Quiere leer un libro pero a media línea se le ha ido la cabeza y ni siquiera sabe a dónde, o en qué dirección, pues un torbellino loco o una agitación de espirales y fulgores zarandea su agitado espíritu (cerebro, compilador, escáner, navegador o lo que sea que haya ahí dentro/fuera), ese mecanismo que en un tiempo ya inverosímil le permitía entrar en cientos de universos y vivir en ellos aunque fueran –o quizá porque lo eran– incompatibles, contradictorios, inconsistentes o tan intrincados e inaprensibles que a menudo pensaba, con secreto gozo, que no podría librarse de ellos. Esa facultad (que ahora sospecha que fue una gracia, espejismo o mero azar) le ha abandonado.
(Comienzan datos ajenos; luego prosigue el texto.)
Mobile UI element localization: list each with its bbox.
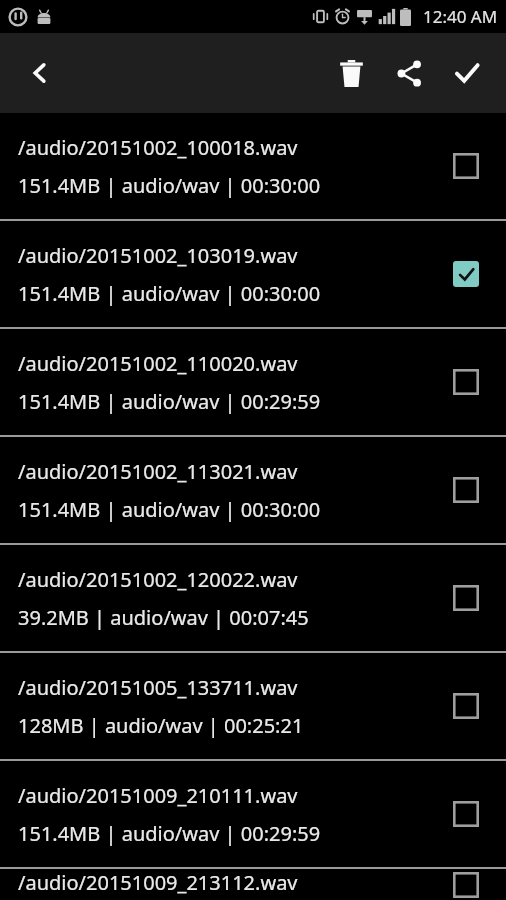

Quiere leer y las letras le rechazan, las líneas se le hacen dardos y el papel pulpea en sus meninges, excitadas por mil millones de estímulos mucho más dopantes que aquella grisura de signos encadenados que ahora ya no consiguen atravesar los destellantes avisos de asuntos urgentes que apenas chispean y ya se extinguen dejando en la sombra ese último fleco del tiempo. Quizá es esta aceleración, piensa según la única frase que ha podido copiar para emular al que la escribió:

Justo cuando más inquieto estaba yo por la fatiga de vivir en mi mente.

((Enrique Vila-Matas, Esa bruma insensata, Barcelona, Seix Barral, 2019, p. 20.
))

Y cuando haciendo un esfuerzo infrahumano consigue leer algo, un párrafo, se pierde enseguida; su vista se abisma en los huecos de las letras, el interlineado es una sima y el agujero de esta “o” le arrastraría al infierno si los mil fulgores exóticos del sinvivir, los niños que piden la merienda, la barredora a gasoil que le persigue, tantas incurias, le dejaran en la paz.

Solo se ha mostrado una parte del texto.